A transformação de minerais em produtos de maior valor pode envolver etapas como concentração, refino, processamento químico e fabricação de componentes utilizados em baterias, eletrônicos, motores e equipamentos de energia.
Alé disso, esse ponto é particularmente relevante diante da concentração internacional dessas cadeias. Segundo o estudo do BNB, a China responde por mais de 90% do refino mundial de grafita e terras raras e por mais de 60% do refino de lítio.

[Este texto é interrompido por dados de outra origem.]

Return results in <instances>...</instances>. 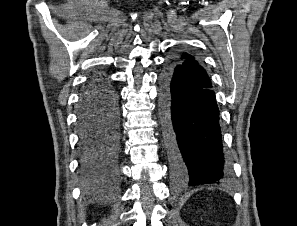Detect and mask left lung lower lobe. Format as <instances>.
<instances>
[{
  "label": "left lung lower lobe",
  "instance_id": "obj_1",
  "mask_svg": "<svg viewBox=\"0 0 297 226\" xmlns=\"http://www.w3.org/2000/svg\"><path fill=\"white\" fill-rule=\"evenodd\" d=\"M161 84L160 116L174 181L197 186L227 180L214 91L188 85L174 72L172 58Z\"/></svg>",
  "mask_w": 297,
  "mask_h": 226
}]
</instances>
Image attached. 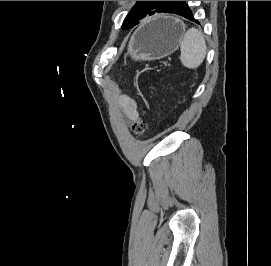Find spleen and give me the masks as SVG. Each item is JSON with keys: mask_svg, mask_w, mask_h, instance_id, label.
Masks as SVG:
<instances>
[{"mask_svg": "<svg viewBox=\"0 0 271 266\" xmlns=\"http://www.w3.org/2000/svg\"><path fill=\"white\" fill-rule=\"evenodd\" d=\"M180 50V60L185 67L189 69L199 67L207 53V45L202 32L196 28L187 30L181 41Z\"/></svg>", "mask_w": 271, "mask_h": 266, "instance_id": "3e777b00", "label": "spleen"}]
</instances>
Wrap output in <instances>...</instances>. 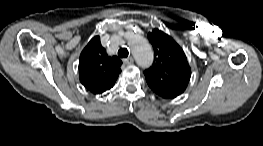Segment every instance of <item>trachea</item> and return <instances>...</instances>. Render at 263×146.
I'll return each instance as SVG.
<instances>
[{"instance_id": "trachea-1", "label": "trachea", "mask_w": 263, "mask_h": 146, "mask_svg": "<svg viewBox=\"0 0 263 146\" xmlns=\"http://www.w3.org/2000/svg\"><path fill=\"white\" fill-rule=\"evenodd\" d=\"M128 55H129V51L127 50V48H121V49H119V51H118V56H119L120 58H127Z\"/></svg>"}]
</instances>
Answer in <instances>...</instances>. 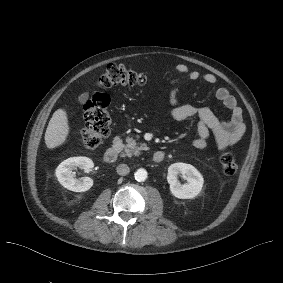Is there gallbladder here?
I'll return each instance as SVG.
<instances>
[{"label": "gallbladder", "mask_w": 283, "mask_h": 283, "mask_svg": "<svg viewBox=\"0 0 283 283\" xmlns=\"http://www.w3.org/2000/svg\"><path fill=\"white\" fill-rule=\"evenodd\" d=\"M89 97V94L88 93H83L82 95L79 96V101L80 103H85L87 101Z\"/></svg>", "instance_id": "obj_1"}]
</instances>
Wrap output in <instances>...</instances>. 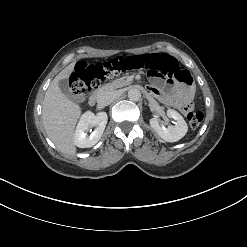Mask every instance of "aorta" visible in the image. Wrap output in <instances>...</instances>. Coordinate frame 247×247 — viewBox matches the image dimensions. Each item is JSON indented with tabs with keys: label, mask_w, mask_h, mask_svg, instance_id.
Segmentation results:
<instances>
[{
	"label": "aorta",
	"mask_w": 247,
	"mask_h": 247,
	"mask_svg": "<svg viewBox=\"0 0 247 247\" xmlns=\"http://www.w3.org/2000/svg\"><path fill=\"white\" fill-rule=\"evenodd\" d=\"M128 98L131 101H139L141 98V92L137 88H131L128 91Z\"/></svg>",
	"instance_id": "obj_1"
}]
</instances>
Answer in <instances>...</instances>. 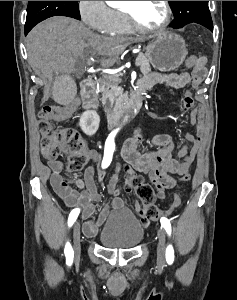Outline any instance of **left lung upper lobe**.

Para o Nordeste, portanto, a nova política abre uma discussão que vai além da existência de jazidas: pesquisa, mineração, tecnologia, processamento e industrialização podem determinar quanto da riqueza mineral permanecerá na região.
O que acontece agora
Com a nova legislação, o Governo Federal pretende ampliar a pesquisa mineral, reduzir riscos para investimentos e estimular projetos que avancem da extração para o processamento e a transformação.
Afinal, para o Nordeste, o ponto de partida já existe: a região possui produção em minerais estratégicos, milhares de processos de pesquisa e áreas identificadas pelo SGB como potenciais para recursos como lítio, cobre, grafita, níquel, vanádio, titânio e terras raras.
Portanto, o próximo capítulo será descobrir quais dessas áreas conseguem transformar potencial geológico em produção, tecnologia e novas cadeias industriais.